Terry Tumbarello has had to start recent meetings with a disclaimer.
“Everything I’m about to tell you might change 10 minutes after the meeting is over,” UW-Whitewater’s director of residence life for University Housing said this week.
Life on campus has shifted from business as usual and students putting away winter coats to online classes and packed suitcases in the wake of the COVID-19 pandemic.
On March 18, UW-W asked all students living in residence halls to leave and go home. In that same announcement, the university said it had decided to conduct classes online for the rest of the spring semester.
Tumbarello said the last few weeks have been “hectic and chaotic.” University Housing had to organize the move-out—or handle exemption requests—for nearly 3,800 students who live in dorms.
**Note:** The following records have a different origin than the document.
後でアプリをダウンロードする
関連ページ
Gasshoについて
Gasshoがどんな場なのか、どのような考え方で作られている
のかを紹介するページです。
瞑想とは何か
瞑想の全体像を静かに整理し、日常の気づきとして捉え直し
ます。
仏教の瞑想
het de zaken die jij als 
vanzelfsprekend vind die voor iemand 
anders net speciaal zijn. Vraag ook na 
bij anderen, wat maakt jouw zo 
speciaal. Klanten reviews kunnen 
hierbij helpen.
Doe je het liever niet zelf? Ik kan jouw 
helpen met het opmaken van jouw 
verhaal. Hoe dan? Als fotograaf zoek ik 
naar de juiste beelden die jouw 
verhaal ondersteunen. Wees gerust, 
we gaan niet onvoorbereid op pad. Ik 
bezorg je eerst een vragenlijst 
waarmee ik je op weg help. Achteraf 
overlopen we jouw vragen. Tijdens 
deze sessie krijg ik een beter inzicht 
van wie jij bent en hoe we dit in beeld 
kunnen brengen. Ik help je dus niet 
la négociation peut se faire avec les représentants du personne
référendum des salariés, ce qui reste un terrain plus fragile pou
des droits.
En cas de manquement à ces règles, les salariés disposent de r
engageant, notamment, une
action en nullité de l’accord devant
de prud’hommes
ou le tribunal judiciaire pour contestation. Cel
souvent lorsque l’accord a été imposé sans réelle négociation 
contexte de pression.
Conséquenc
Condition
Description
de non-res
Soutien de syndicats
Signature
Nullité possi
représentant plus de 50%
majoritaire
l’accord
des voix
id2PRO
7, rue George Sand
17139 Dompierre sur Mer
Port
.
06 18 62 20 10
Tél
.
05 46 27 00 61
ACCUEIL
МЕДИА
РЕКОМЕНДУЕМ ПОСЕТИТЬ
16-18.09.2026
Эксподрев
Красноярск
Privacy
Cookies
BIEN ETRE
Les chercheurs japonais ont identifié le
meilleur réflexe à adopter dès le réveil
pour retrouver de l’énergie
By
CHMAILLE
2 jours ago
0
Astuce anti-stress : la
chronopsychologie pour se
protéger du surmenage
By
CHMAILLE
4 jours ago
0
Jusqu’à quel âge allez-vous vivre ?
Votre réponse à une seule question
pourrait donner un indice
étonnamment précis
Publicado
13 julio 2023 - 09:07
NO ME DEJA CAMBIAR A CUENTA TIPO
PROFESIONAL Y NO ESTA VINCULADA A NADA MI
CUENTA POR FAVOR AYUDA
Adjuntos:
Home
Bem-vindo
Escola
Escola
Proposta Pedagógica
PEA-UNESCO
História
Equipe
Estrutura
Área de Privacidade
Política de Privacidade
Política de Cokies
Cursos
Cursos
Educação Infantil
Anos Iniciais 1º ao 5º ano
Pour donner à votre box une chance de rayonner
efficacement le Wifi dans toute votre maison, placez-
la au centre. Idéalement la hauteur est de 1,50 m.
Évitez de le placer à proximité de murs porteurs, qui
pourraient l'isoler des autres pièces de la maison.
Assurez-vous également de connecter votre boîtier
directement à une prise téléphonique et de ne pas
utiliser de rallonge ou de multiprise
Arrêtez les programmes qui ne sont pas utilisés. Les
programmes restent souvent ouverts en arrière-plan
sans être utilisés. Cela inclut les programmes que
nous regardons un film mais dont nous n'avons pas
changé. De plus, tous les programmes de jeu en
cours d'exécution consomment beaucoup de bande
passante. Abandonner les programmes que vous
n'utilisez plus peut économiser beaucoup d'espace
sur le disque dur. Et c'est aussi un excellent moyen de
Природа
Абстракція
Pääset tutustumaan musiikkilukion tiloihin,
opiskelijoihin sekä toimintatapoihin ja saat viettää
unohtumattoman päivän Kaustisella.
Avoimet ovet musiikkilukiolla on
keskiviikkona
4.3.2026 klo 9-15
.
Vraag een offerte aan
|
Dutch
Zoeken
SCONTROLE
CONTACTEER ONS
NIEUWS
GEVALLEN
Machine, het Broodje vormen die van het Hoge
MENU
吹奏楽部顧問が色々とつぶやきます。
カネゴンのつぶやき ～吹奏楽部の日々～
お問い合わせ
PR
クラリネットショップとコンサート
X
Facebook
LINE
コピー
The UW System on March 19 announced it will refund prorated charges for housing and dining, a decision that university chancellors agreed with, according to a news release. The reimbursements will come before the end of the spring academic calendar and will exclude scheduled spring breaks.
“We recognize the tremendous upheaval this pandemic has inflicted on the lives of our students, and we appreciate their patience and their sacrifice,” UW System President Ray Cross said in the release. “This reimbursement is the right thing to do.”
The move-out, Tumbarello said Monday, is an “ongoing process.” Some students have already moved out, and he said times for students to do so have been staggered throughout the week via scheduled appointments to adhere to social distancing mandates.
The effort has been complicated because it comes during UW-W’s spring break. On March 12, UW-W announced it would start its spring break a week early—starting March 14—and run through when it was regularly scheduled to end Sunday, March 29.
The university encouraged students living on campus to take “essential belongings, academic materials, laptops and medications with them” and not to plan on returning until at least April 17.
But in a world where news changes suddenly and directives flow down from the state and federal level, UW-W about a week later asked all students who were able to leave the dorms to do just that.
The university has acknowledged, however, that not every student can go home—whether because of travel restrictions or a lack of internet access for online classes.
Tumbarello said the exemption form is a way for students to explain their situations and estimate how much time they need before moving out—even if it’s for the rest of the semester.
While he said there is no “hard deadline,” the regularly scheduled move-outs are set through late afternoon Friday. Several students only needed an exemption through this upcoming weekend to move out, he said.
Some students left for spring break and needed to come back sooner than expected, but Tumbarello said officials are granting exemptions and working out details with those students.
He stressed they’re not going to just throw away someone’s stuff. If they have not heard from particular students, officials will try to contact them directly, he said.
Tumbarello said it was too early to estimate how many students were staying in dorms, but he said a “high majority” had moved out or were planning to move out before semester’s end.
He praised the work his staff has done to make it all happen. And although the changes came quickly and asked a lot of students and families, he said everyone on that side understands “that we’re in a crisis.”
“We have been inundated with positive comments” about how the process has unfolded, he said.